Sunday, May 10, 2009

I finally got it right - after 10 years

Mother's Day has always been a challenge for me.  Not more than anyone else, I know, but still: I've always tried to be very good at anything I did, and I wasn't getting Mother's Day right.

I think it revolved around my selfishness.  I've learned a lot about that side of myself over the last year, and worked to overcome it.  So this year, I feel like I finally gave Katrina the tribute she deserved as my companion in life and raising our children.  It turned out that the dollar amount wasn't important at all.  It really was the thought and the effort that counted.  

This year, I thought and planned for a few weeks, and it worked out really well.  I got the motorhome ready to go (de-winterized, checked out, packed) and got sitters for the kids, and took her away on Friday for a night at Cannon Beach.  We did fun, no-stress stuff, got home Saturday and she wasn't ready for the piece I prepared for the recital.  Another good surprise.  

It was all about her - I got flowers on Tuesday, and didn't even get her a card.  But I think this weekend will be one she'll always remember fondly.  

10 years, 10 Mother's Days.  And I finally got one right.  

Thursday, May 7, 2009

On Lanscaping (the verb)

Last night I got home from work and was feeling edgy.  Usually that makes me either bury my face in a book or bury my brain in a game of Red Alert 2.  

I chose to put on some shorts and work in the yard instead.   It was such a good choice.  We were trying to get a major remodel done, and this week the loan was denied.  Not enough equity.  So we decided to put our energy into the back yard.  We have a very very very long list of things on the yard to do list, and it's high time the to-do list shortens up.  

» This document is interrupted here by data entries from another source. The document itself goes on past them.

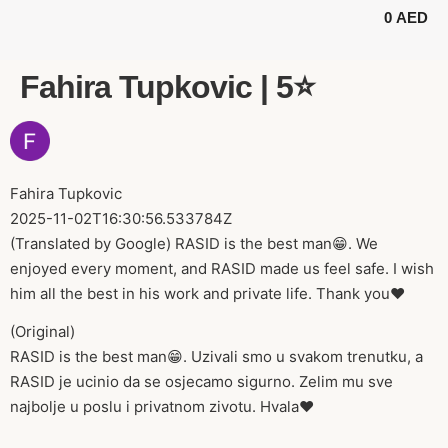
0
AED
BUGGY TOURS
SAFARI TOURS
ABOUT US
Fahira Tupkovic | 5⭐️
Fahira Tupkovic
2025-11-02T16:30:56.533784Z
(Translated by Google) RASID is the best man😁. We
enjoyed every moment, and RASID made us feel safe. I wish
him all the best in his work and private life. Thank you❤️
(Original)
RASID is the best man😁. Uzivali smo u svakom trenutku, a
RASID je ucinio da se osjecamo sigurno. Zelim mu sve
najbolje u poslu i privatnom zivotu. Hvala❤️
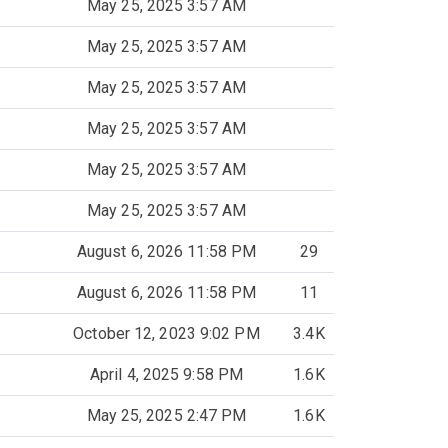
May 25, 2025 3:57 AM
May 25, 2025 3:57 AM
May 25, 2025 3:57 AM
May 25, 2025 3:57 AM
May 25, 2025 3:57 AM
May 25, 2025 3:57 AM
August 6, 2026 11:58 PM
29
August 6, 2026 11:58 PM
11
October 12, 2023 9:02 PM
3.4K
April 4, 2025 9:58 PM
1.6K
May 25, 2025 2:47 PM
1.6K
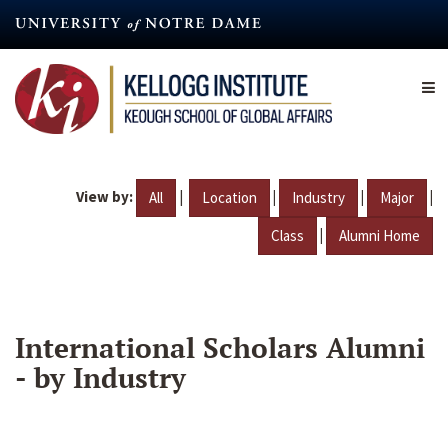
Skip
to
main
content
View by:
|
|
|
|
All
Location
Industry
Major
|
Class
Alumni Home
International Scholars Alumni
- by Industry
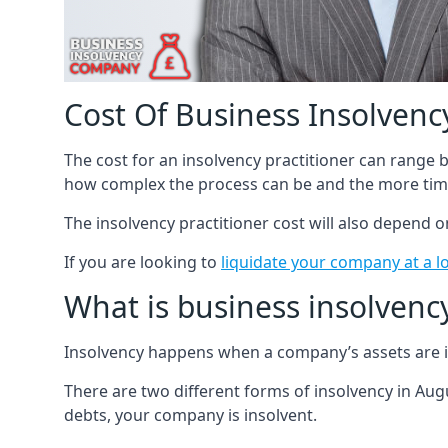
Cost Of Business Insolvency
The cost for an insolvency practitioner can range
how complex the process can be and the more time
The insolvency practitioner cost will also depend 
If you are looking to
liquidate your company at a l
What is business insolvenc
Insolvency happens when a company’s assets are in
There are two different forms of insolvency in Augu
debts, your company is insolvent.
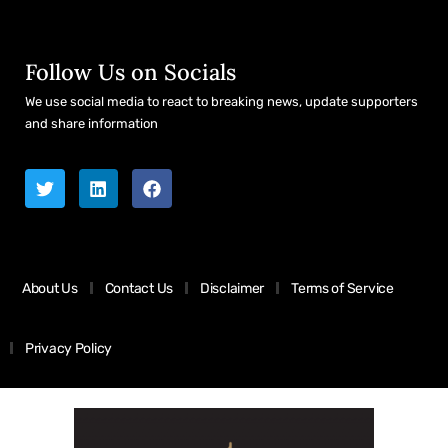
Follow Us on Socials
We use social media to react to breaking news, update supporters
and share information
About Us
Contact Us
Disclaimer
Terms of Service
Privacy Policy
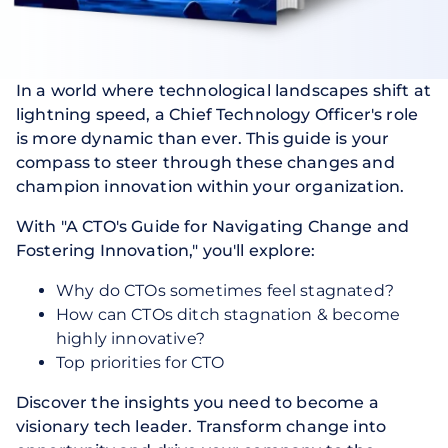
In a world where technological landscapes shift at
lightning speed, a Chief Technology Officer's role
is more dynamic than ever. This guide is your
compass to steer through these changes and
champion innovation within your organization.
With "A CTO's Guide for Navigating Change and
Fostering Innovation," you'll explore:
Why do CTOs sometimes feel stagnated?
How can CTOs ditch stagnation & become
highly innovative?
Top priorities for CTO
Discover the insights you need to become a
visionary tech leader. Transform change into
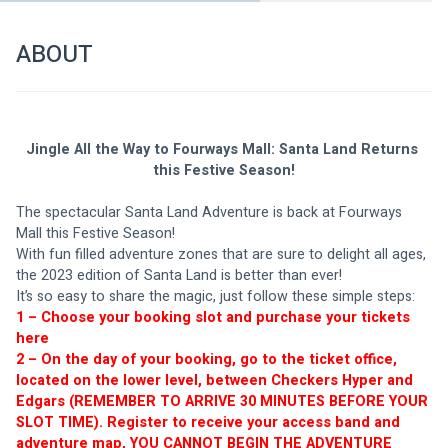
ABOUT
Jingle All the Way to Fourways Mall: Santa Land Returns 
this Festive Season!
The spectacular Santa Land Adventure is back at Fourways 
Mall this Festive Season!
With fun filled adventure zones that are sure to delight all ages, 
the 2023 edition of Santa Land is better than ever! 
It’s so easy to share the magic, just follow these simple steps:
1 – Choose your booking slot and purchase your tickets 
here
2 – On the day of your booking, go to the ticket office, 
located on the lower level, between Checkers Hyper and 
Edgars (REMEMBER TO ARRIVE 30 MINUTES BEFORE YOUR 
SLOT TIME). Register to receive your access band and 
adventure map, YOU CANNOT BEGIN THE ADVENTURE 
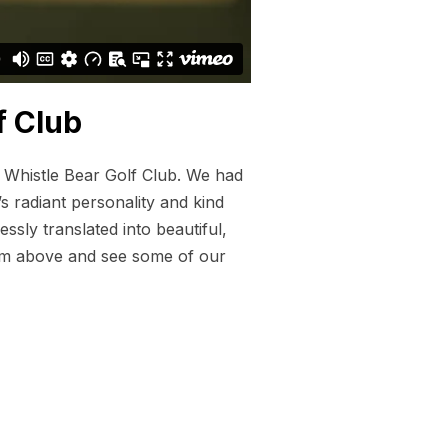
f Club
t Whistle Bear Golf Club. We had
s radiant personality and kind
ssly translated into beautiful,
 film above and see some of our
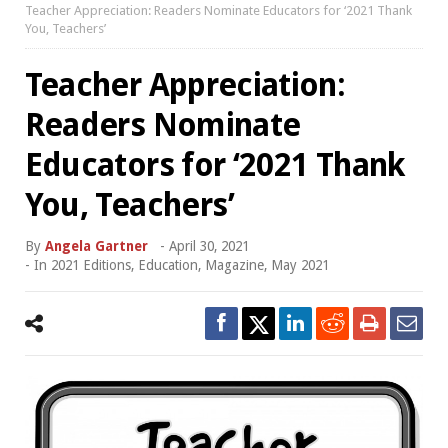
Teacher Appreciation: Readers Nominate Educators for ‘2021 Thank
You, Teachers’
Teacher Appreciation:
Readers Nominate
Educators for ‘2021 Thank
You, Teachers’
By
Angela Gartner
-
April 30, 2021
- In
2021 Editions
,
Education
,
Magazine
,
May 2021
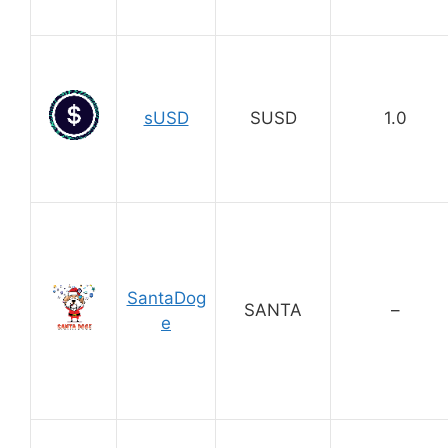
sUSD
SUSD
1.0
SantaDog
SANTA
–
e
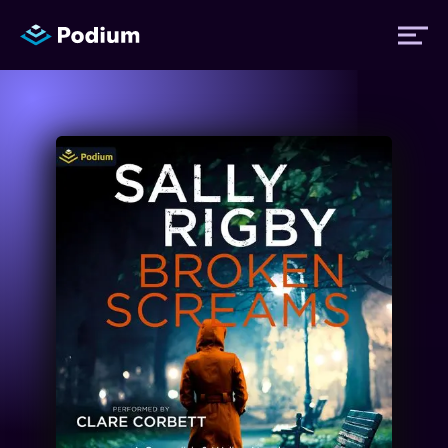
Titles
Authors
Performers
News
Events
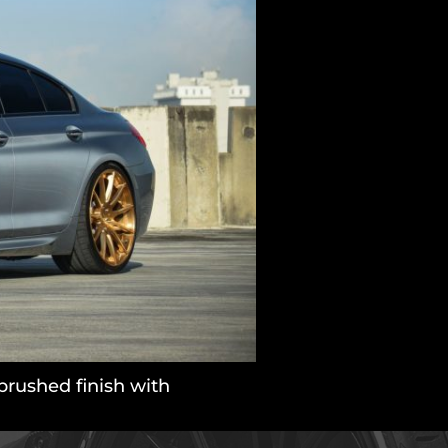
rushed finish with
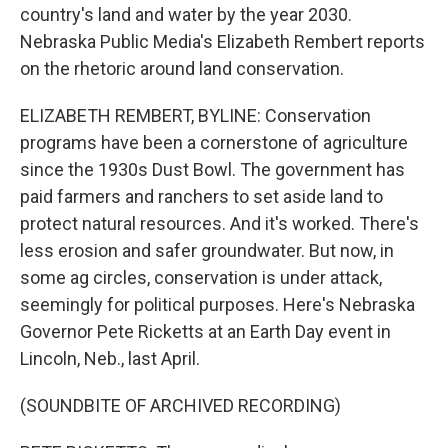
country's land and water by the year 2030.
Nebraska Public Media's Elizabeth Rembert reports
on the rhetoric around land conservation.
ELIZABETH REMBERT, BYLINE: Conservation
programs have been a cornerstone of agriculture
since the 1930s Dust Bowl. The government has
paid farmers and ranchers to set aside land to
protect natural resources. And it's worked. There's
less erosion and safer groundwater. But now, in
some ag circles, conservation is under attack,
seemingly for political purposes. Here's Nebraska
Governor Pete Ricketts at an Earth Day event in
Lincoln, Neb., last April.
(SOUNDBITE OF ARCHIVED RECORDING)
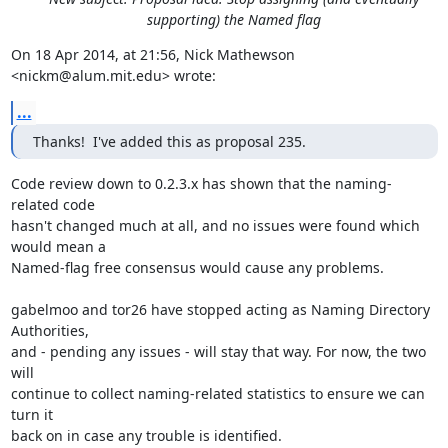
supporting) the Named flag
On 18 Apr 2014, at 21:56, Nick Mathewson 
<nickm@alum.mit.edu> wrote:
...
Thanks!  I've added this as proposal 235.
Code review down to 0.2.3.x has shown that the naming-
related code

hasn't changed much at all, and no issues were found which 
would mean a

Named-flag free consensus would cause any problems.

gabelmoo and tor26 have stopped acting as Naming Directory 
Authorities,

and - pending any issues - will stay that way. For now, the two 
will

continue to collect naming-related statistics to ensure we can 
turn it

back on in case any trouble is identified.
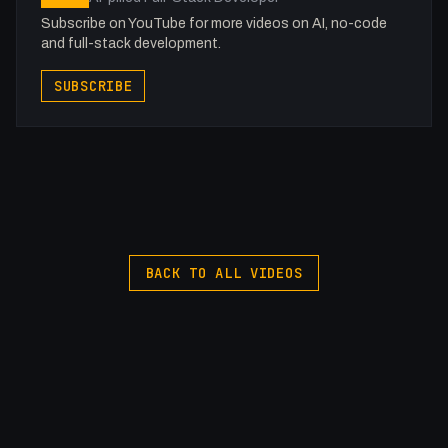
Subscribe on YouTube for more videos on AI, no-code
and full-stack development.
SUBSCRIBE
BACK TO ALL VIDEOS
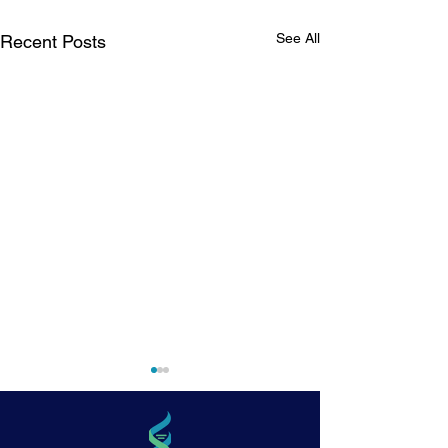
See All
Recent Posts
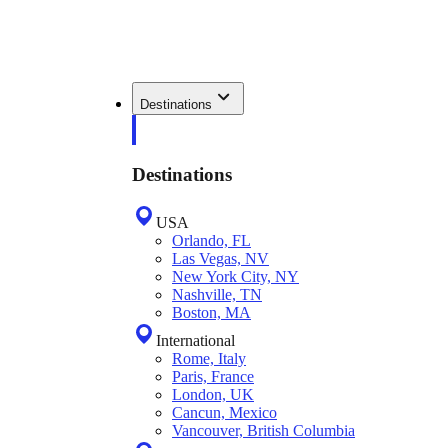
Destinations
Destinations
USA
Orlando, FL
Las Vegas, NV
New York City, NY
Nashville, TN
Boston, MA
International
Rome, Italy
Paris, France
London, UK
Cancun, Mexico
Vancouver, British Columbia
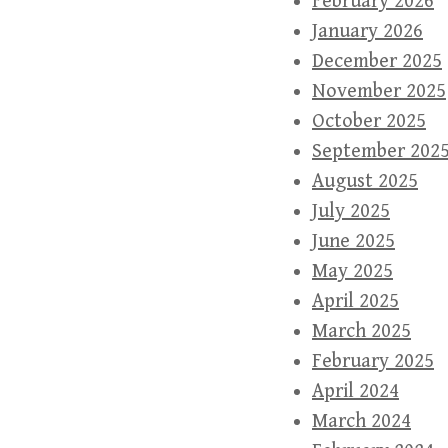
February 2026
January 2026
December 2025
November 2025
October 2025
September 202
August 2025
July 2025
June 2025
May 2025
April 2025
March 2025
February 2025
April 2024
March 2024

I went to the shed, where I had stowed the stump-digging tools: an old shovel, a flat crow bar, a hand saw, and a sledge hammer.  Toting them off to the back fence line, I looked at the sky above and the mud below.  It was breezy, and the rain had been off and on all day.  I dug.  And when I hit a root, I'd clear the area with the crow bar (to dig with), and then saw through the root.  Then I'd whack the trunk with the sledgehammer and see what root needed attention next.  It's therapeutic.  And I'm starting to understand people who say that.  I still don't understand why, but it is.

In a little over an hour I had another stump out.  I carried it over to the hard debris bin, and now I don't have to think about that particular lump of twisted wood ever again.  Nice.  I've been thinking about those lumps of twisted wood for 2 years now.  

So now I've got the bug - 46 stumps to go, lots of roto-tilling, a fence to repair/replace.  Katrina bought a Costco play structure this morning.  We'll remove the old barkdust under our current play structure, redo the ground, build a play house, maybe put in a sport court.  Evening are sounding really pleasant.